Which lines of the records contain the word "button"? Show each of them.

** Input material follows **

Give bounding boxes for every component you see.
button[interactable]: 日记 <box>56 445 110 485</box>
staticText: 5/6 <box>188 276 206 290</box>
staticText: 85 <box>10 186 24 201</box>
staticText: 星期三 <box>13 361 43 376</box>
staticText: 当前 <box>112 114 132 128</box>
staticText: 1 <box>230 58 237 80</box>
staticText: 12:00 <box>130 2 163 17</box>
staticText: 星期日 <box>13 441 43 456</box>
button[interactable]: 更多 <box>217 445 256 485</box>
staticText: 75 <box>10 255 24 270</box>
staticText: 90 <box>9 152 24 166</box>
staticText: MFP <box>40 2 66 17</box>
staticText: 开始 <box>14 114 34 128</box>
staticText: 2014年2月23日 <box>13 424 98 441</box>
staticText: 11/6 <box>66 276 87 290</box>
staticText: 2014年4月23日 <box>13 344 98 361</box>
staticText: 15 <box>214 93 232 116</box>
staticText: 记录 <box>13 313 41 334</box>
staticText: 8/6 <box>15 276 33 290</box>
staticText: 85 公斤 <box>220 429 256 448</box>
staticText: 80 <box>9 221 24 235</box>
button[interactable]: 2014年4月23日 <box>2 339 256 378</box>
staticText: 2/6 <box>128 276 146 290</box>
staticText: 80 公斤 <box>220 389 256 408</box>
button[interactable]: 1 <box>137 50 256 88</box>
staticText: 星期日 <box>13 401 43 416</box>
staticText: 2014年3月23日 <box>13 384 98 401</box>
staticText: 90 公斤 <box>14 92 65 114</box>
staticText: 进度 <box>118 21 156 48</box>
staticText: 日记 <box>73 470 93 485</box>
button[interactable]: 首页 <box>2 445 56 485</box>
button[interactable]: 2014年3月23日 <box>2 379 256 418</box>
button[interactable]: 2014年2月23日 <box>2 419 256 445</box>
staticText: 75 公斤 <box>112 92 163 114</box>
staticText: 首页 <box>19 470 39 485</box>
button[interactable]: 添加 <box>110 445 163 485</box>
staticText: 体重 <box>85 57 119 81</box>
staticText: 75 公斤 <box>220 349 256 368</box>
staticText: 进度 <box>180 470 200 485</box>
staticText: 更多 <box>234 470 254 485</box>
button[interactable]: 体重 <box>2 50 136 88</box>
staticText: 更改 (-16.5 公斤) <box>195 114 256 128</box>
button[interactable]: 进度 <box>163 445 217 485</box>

** End of Input material **

__Task response__:
button[interactable]: 日记 <box>56 445 110 485</box>
button[interactable]: 更多 <box>217 445 256 485</box>
button[interactable]: 2014年4月23日 <box>2 339 256 378</box>
button[interactable]: 1 <box>137 50 256 88</box>
button[interactable]: 首页 <box>2 445 56 485</box>
button[interactable]: 2014年3月23日 <box>2 379 256 418</box>
button[interactable]: 2014年2月23日 <box>2 419 256 445</box>
button[interactable]: 添加 <box>110 445 163 485</box>
button[interactable]: 体重 <box>2 50 136 88</box>
button[interactable]: 进度 <box>163 445 217 485</box>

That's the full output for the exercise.